Il existe des cas comme celui-ci où la jurisprudence et le gros bon sens imposent qu’un ministre de la Justice consulte ses collègues et même des experts externes avant de prendre une décision aux conséquences importantes pour le pays.

Répétons la question de départ : le BPM a-t-il exercé une pression indue sur Mme Wilson-Raybould ? M. Trudeau répond que non, mais l’opposition ne le croit évidemment pas.

Hier, à la demande du NPD, le commissaire à l’éthique, Mario Dion, a annoncé qu’il enquêterait. Fort bien, mais cela ne réglera pas le fond du problème.

Si pressions il y a eu, la ministre n’y a pas donné suite puisque SNC est toujours accusée de corruption dans le cadre de ses activités en Libye. Ce qui laisse croire qu’elles n’étaient pas aussi « indues » qu’on veut le laisser croire… ou que Mme Wilson-Raybould n’a pas bien saisi l’importance du message, puisqu’elle a été rétrogradée quelques semaines plus tard.

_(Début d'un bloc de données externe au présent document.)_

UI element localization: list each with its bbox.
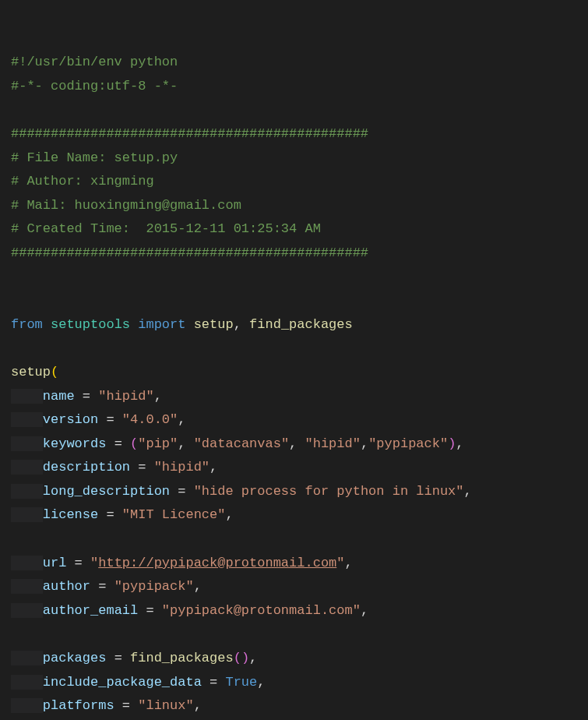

Pour les commentateurs du Canada anglais et pour l’opposition à Ottawa, M. Trudeau a eu tort de vouloir influencer sa ministre de la Justice. Ils ont raison, mais quelle hypocrisie tout de même ! En fait, nos collègues de Toronto aimeraient bien empêcher politiquement le gouvernement Trudeau de sauver ce géant québécois aux prises avec des problèmes qu’il s’est lui-même infligés, il faut le dire. Mais pourquoi punir ses milliers d’employés alors que les coupables sont ses anciens dirigeants ?

Depuis que des scandales de corruption ont été mis au jour, SNC-Lavalin a fait un grand ménage et poursuit au civil ses anciens patrons congédiés. En étant reconnue coupable, SNC ne pourrait plus participer aux appels d’offres du fédéral. Qui en profitera sinon les autres grandes sociétés canadiennes comme la torontoise Aecon, dont Ottawa vient tout juste de bloquer l’acquisition par une société chinoise ? Le Canada anglais s’est-il scandalisé d’une telle intervention gouvernementale dans l’économie de marché ? Au contraire, on a applaudi au « sauvetage » d’Aecon.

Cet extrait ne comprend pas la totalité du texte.